In 2020, McGough became a brand ambassador for CarolBrass instruments.

==Awards and recognition==

McGough has received a number of industry awards from the Variety Artists Club of New Zealand including a Scroll of Honour for his contribution to New Zealand entertainment, the Agnew Award for Excellence and the Top Musician Award.

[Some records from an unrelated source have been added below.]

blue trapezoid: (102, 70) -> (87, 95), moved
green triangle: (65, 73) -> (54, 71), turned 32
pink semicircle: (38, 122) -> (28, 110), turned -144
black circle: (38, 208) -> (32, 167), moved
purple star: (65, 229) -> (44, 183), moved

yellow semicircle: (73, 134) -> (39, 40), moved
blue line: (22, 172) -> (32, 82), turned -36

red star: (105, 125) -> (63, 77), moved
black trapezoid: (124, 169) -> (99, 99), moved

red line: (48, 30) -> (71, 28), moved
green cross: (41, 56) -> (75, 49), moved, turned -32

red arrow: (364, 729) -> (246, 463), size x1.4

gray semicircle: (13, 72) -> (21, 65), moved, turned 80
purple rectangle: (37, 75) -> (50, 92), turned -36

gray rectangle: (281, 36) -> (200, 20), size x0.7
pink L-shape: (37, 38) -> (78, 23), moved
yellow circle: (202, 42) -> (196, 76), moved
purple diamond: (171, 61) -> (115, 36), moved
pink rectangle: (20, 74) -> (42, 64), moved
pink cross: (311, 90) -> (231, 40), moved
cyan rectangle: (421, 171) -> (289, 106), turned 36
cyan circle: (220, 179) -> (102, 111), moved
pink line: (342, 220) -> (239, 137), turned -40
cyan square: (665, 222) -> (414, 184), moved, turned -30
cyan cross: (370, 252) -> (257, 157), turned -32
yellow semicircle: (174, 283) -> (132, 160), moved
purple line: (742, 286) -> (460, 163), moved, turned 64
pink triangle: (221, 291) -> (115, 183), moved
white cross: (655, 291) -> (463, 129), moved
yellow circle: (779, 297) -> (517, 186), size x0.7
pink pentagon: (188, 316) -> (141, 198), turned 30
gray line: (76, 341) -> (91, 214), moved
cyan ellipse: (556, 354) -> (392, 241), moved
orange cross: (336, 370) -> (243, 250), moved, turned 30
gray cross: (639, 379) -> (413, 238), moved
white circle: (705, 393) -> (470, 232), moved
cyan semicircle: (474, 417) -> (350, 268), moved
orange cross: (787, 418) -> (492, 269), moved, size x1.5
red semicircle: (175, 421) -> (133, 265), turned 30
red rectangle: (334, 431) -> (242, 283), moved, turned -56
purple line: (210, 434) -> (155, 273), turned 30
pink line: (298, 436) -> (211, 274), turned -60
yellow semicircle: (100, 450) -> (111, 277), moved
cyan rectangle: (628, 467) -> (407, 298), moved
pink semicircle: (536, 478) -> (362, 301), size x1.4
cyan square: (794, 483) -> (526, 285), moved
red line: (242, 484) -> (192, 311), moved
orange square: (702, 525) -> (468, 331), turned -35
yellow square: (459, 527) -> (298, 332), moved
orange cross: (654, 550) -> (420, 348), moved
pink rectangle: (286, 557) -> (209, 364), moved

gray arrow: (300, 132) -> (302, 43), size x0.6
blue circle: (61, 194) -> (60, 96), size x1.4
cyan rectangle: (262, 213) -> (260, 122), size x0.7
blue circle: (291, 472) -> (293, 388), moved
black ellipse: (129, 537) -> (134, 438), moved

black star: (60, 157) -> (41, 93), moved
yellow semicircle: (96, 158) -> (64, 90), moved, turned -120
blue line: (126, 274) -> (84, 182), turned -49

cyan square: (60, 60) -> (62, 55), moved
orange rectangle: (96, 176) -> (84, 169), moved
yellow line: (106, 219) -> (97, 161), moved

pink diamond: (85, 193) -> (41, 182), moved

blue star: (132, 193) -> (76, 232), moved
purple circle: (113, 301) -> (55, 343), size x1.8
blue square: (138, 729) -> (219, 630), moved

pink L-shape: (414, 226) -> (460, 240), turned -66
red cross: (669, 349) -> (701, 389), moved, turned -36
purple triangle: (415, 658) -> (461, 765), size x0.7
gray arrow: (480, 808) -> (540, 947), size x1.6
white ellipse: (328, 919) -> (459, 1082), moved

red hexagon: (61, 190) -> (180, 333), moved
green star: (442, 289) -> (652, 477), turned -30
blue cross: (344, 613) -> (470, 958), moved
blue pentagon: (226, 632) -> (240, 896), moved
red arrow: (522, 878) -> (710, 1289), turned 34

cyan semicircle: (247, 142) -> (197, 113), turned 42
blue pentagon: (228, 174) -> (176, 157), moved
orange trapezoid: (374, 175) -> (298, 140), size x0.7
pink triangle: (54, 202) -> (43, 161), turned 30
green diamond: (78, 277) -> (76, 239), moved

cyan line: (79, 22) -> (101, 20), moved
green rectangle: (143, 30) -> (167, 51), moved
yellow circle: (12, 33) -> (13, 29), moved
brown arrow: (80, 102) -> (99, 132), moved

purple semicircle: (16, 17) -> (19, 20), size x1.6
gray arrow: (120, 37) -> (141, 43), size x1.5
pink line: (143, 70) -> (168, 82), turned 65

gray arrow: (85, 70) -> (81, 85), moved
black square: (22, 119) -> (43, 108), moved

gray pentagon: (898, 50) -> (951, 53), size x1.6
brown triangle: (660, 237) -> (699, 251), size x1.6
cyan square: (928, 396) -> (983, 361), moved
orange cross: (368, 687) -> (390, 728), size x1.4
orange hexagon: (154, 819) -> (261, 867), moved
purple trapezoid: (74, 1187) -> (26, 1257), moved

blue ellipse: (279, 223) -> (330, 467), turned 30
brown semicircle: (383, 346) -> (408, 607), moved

He has won two New Zealand solo titles on both cornet and flugelhorn. He also received a podium finish in the prestigious Champion of Champions event at the New Zealand National Championships when competing as a soloist in 1989.

- 2002–2004 : Best Compere, NZ Band Competitions
- 1989 : New Zealand Flugelhorn Champion
- 1983 : New Zealand Junior Cornet Champion

==Other activities==

McGough has performed in many countries including a full New Zealand tour, Fiji, Vanuatu, Samoa, China, Vietnam, New York, Spain and has been guest soloist with bands in England, Australia and Saipan.

He has served as adjudicator at New Zealand, Auckland, Central District and Waikato/BOP brass band contests.

==Discography==

- Two Shades of Brass (2017)
- Doin’ What I Do (2022) – includes the original composition "Ruze Vida" by Frank Beaumont

Both albums were was selected as in-flight entertainment on Air New Zealand flights.